(The task) When you reach the line in the data below that contains "appeal through Help → Account/Ad Review.", please start repeating lines exactly, and stop after the line that contains "Order custom written essay", repeating nothing else.

Saved data entries:
'''

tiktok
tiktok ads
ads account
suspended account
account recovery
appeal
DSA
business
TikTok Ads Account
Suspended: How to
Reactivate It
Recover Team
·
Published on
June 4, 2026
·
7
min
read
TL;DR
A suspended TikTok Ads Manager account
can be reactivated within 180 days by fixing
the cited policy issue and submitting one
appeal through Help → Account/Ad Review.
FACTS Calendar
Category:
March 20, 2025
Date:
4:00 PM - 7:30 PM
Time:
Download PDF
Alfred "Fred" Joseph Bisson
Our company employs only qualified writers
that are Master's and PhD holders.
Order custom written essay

'''
'''

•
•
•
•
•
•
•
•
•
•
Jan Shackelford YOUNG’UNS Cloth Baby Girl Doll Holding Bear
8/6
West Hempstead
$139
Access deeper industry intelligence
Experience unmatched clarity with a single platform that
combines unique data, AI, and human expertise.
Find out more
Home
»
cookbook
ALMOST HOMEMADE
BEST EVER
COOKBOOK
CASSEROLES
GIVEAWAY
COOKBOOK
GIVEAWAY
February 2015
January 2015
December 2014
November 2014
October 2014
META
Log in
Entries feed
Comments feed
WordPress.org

'''

(Exercise output)
appeal through Help → Account/Ad Review.
FACTS Calendar
Category:
March 20, 2025
Date:
4:00 PM - 7:30 PM
Time:
Download PDF
Alfred "Fred" Joseph Bisson
Our company employs only qualified writers
that are Master's and PhD holders.
Order custom written essay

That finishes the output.